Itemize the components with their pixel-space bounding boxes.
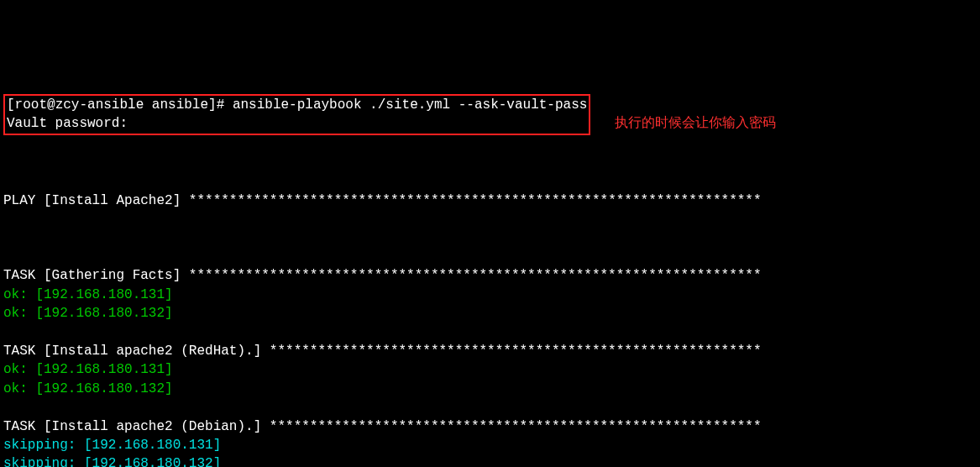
asterisk-fill-play: ****************************************… [189,193,762,208]
task-header: TASK [Install apache2 (Debian).] *******… [3,417,977,436]
task-header: TASK [Gathering Facts] *****************… [3,266,977,285]
prompt-user: root [15,97,47,113]
task-result-line: ok: [192.168.180.131] [3,360,977,379]
task-header: TASK [Install apache2 (RedHat).] *******… [3,342,977,360]
command-text: ansible-playbook ./site.yml --ask-vault-… [233,97,587,113]
prompt-host: zcy-ansible [55,97,144,113]
task-result-line: ok: [192.168.180.131] [3,286,977,304]
annotation-text: 执行的时候会让你输入密码 [615,115,776,129]
vault-password-prompt: Vault password: [7,116,128,131]
task-result-line: ok: [192.168.180.132] [3,380,977,398]
task-result-line: ok: [192.168.180.132] [3,304,977,323]
prompt-dir: ansible [152,97,208,113]
terminal-output: [root@zcy-ansible ansible]# ansible-play… [0,76,980,467]
task-result-line: skipping: [192.168.180.132] [3,454,977,467]
task-result-line: skipping: [192.168.180.131] [3,436,977,454]
highlighted-command-box: [root@zcy-ansible ansible]# ansible-play… [3,94,590,135]
play-header: PLAY [Install Apache2] *****************… [3,193,762,208]
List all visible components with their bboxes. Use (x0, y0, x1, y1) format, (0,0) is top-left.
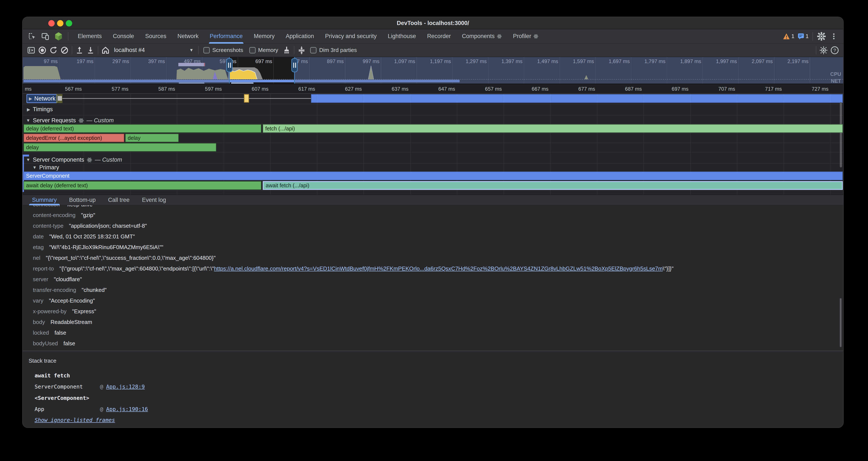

+++

Prompt:
Repeat the data exactly, without the pictures.

Finished exercise:
Itemize the components with their pixel-space bounding boxes.
asterisk-fill-play: ****************************************… [189,193,762,208]
task-header: TASK [Install apache2 (Debian).] *******… [3,417,977,436]
task-header: TASK [Gathering Facts] *****************… [3,266,977,285]
prompt-user: root [15,97,47,113]
task-result-line: ok: [192.168.180.131] [3,360,977,379]
task-header: TASK [Install apache2 (RedHat).] *******… [3,342,977,360]
command-text: ansible-playbook ./site.yml --ask-vault-… [233,97,587,113]
prompt-host: zcy-ansible [55,97,144,113]
task-result-line: ok: [192.168.180.131] [3,286,977,304]
annotation-text: 执行的时候会让你输入密码 [615,115,776,129]
vault-password-prompt: Vault password: [7,116,128,131]
task-result-line: ok: [192.168.180.132] [3,380,977,398]
task-result-line: ok: [192.168.180.132] [3,304,977,323]
prompt-dir: ansible [152,97,208,113]
terminal-output: [root@zcy-ansible ansible]# ansible-play… [0,76,980,467]
task-result-line: skipping: [192.168.180.132] [3,454,977,467]
task-result-line: skipping: [192.168.180.131] [3,436,977,454]
highlighted-command-box: [root@zcy-ansible ansible]# ansible-play… [3,94,590,135]
play-header: PLAY [Install Apache2] *****************… [3,193,762,208]
List all visible components with their bboxes. Use (x0, y0, x1, y1) format, (0,0) is top-left.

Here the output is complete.